Не только память. Само это место — гробница прежнего мира, вот только Тельму вовсе не тянет преклонять колени перед мертвецами.
А рука ноет.
Боль далекая, глухая, дрессированная, если соглашается отступить ненадолго. И Тельма, придерживая рукой руку, поглаживает предплечье.
Локтевая или лучевая?
Обе?
— Вам понадобился донор, — она не смотрела на Тео.
…а если бы продолжила играть? Если бы свирель не замолчала… что толку гадать? Свирель осталась в пещере с мертвецами. Здесь, похоже, все пещеры с мертвецами. Только одни мертвецы мертвы чуть более других.
— Донор, — протянул Тео странным тоном. — Правильно, девочка… нам понадобился кто-то, кто одинаково принадлежал бы обоим мирам…
Страж.
Кровь альвов Старого Света, разбавленная человеческой, а потому сумевшая соединиться с кровью императоров масеуалле. Все беды от славных предков. И Тельма озвучила бы мысль, но спиной ощутила, как Тео улыбается:
— И он пришел.
Пришел.
Вот дурак… таким и помрет.
На шею легла холодная ладонь, а когтистые пальцы ласково стиснули позвоночник. Одно неверное движение, и он хрустнет. Позвонки мало прочнее локтевых костей… или все-таки лучевых?

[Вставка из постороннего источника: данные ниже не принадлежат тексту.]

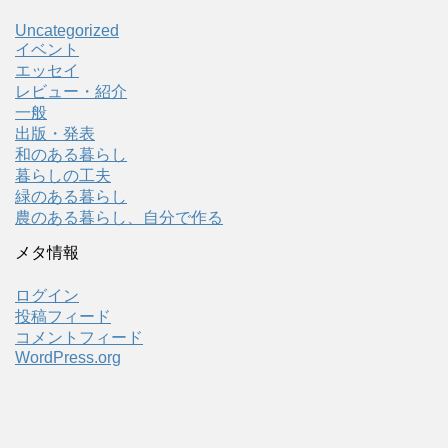
Uncategorized
イベント
エッセイ
レビュー・紹介
一般
出版・発表
和のある暮らし
暮らしの工夫
緑のある暮らし
農のある暮らし、自分で作る
メタ情報
ログイン
投稿フィード
コメントフィード
WordPress.org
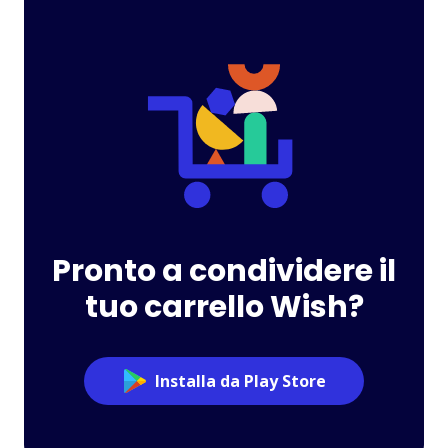
Pronto a condividere il
tuo carrello Wish?
Installa da Play Store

Стоило больше внимания уделять целительству.
— Повернись, — велели Тельме. — Но медленно. И без глупостей…
Какие уж тут глупости. Подвиг подвигом, а жить хочется. На сколько хватит Тельмы? Пара вздохов? Десяток ударов сердца. А потом его остановят. И хорошо, если ударом ножа, а не заклятьем, которое не убьет, но спеленает.

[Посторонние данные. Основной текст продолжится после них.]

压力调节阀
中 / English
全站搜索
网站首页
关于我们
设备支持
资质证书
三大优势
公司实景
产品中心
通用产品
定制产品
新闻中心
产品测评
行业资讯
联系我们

…где не хватило сил одного, возможно, пригодятся двое? Как в сказке, где он и она умерли в один день. Легли в могилу. И стали кормом для дерева.
Мерзковатые мыслишки.
И пот стекает по спине. А ведь в пещере не жарко. Далеко не жарко. И трясет Тельму, похоже, от холода. Ничего, недолго ей уже бояться. Или мерзнуть. И вообще надо думать…
О чем?
О ком?
О том ли, кто прижался к ней, наклонился. Левая рука легла под грудью. Правая все еще давит на шею. И это выразительней слов, потому Зверь замер.
Он был прекрасен. Тельма помнила свой прежний сон, но наяву… наяву Зверь превосходил сам себя. Тяжелая голова. Морда — или все-таки лицо, если он разумен? — с крупными чертами, в которых больше львиного, нежели человеческого. Пасть приоткрыта. Видны клыки.
Шея короткая.
Над ней возвышается мускульный горб спины, из которой вырастала пара перепончатых крыльев.

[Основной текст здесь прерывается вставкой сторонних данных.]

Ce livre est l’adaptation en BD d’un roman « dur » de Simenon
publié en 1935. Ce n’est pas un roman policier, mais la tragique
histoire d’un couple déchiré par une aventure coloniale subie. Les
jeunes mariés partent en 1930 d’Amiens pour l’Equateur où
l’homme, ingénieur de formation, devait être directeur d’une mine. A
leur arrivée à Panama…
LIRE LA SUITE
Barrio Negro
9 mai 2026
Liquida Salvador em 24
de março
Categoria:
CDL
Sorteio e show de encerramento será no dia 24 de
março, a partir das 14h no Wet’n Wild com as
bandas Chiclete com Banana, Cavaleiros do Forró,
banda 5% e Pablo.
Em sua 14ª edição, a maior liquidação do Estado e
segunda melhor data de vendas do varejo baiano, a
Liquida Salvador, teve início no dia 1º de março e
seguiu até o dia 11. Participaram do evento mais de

Зверь определенно был прекрасен во всем.
Кривоватые передние лапы полосовали камень, оставляя в граните глубокие царапины. Скорпионий хвост нахлестывал впалые бока. И сладкий запах яда — а Тельма откуда-то знала, что и капли этого яда хватит, чтобы убить половину города, — расплывался по пещере.
— Надо же… он прошел полную трансформацию, — шепотом заметил Тео, но и сказанные тихо, эти слова дошли до Зверя. Он оскалился и издал громкий протяжный рык.
Зверю Тео не нравился.
И Тельма его всецело в том поддерживала. Вот только сделать ничего не могла.
— Скажи ему, пусть подойдет…
— Сам скажи.
Пальцы на шее сжались. А ведь он сломает, не колеблясь… и даже если Зверь исполнит все, что от него потребуют, все равно Тео не отпустит.
Слово даст.
Он уже однажды давал слово. Или клятву? Или что там еще… и не помешала эта клятва избавиться от мамы. Так стоит ли…
— Не храбрись, девочка, — его дыхание пахло лилиями. — Ты ничего не сможешь сделать.
Наверное.
Он — не Джессемин, которую Тельма убила. И не раскаивается. Определенно, не раскаивается. Он не мальчишка приютский, вздумавший отобрать у нее медведя… и не банда городских, с которыми пришлось схлестнуться… эта драка не будет честной.
В ней не победить.
Но это не значит, что Тельма не попробует.
Она заглянула в желтые звериные глаза и улыбнулась: если все получится… пускай все получится… и тогда Зверь останется жив.
Мэйнфорд с ним.
Он бы назвал Тельму дурочкой. А еще напомнил бы, что она уже стояла на грани. И вообще война — мужское дело. А она лезет… не нарочно, но ведь лезет же.
Вдох.
И выдох.
Тельма ответила бы, что сама разберется. И вообще вряд ли у них что-нибудь получилось бы. Она не из тех, кого зовут замуж. Да и Мэйнфорд в роли примерного семьянина представляется слабо.
Ничего бы не вышло.
Роман.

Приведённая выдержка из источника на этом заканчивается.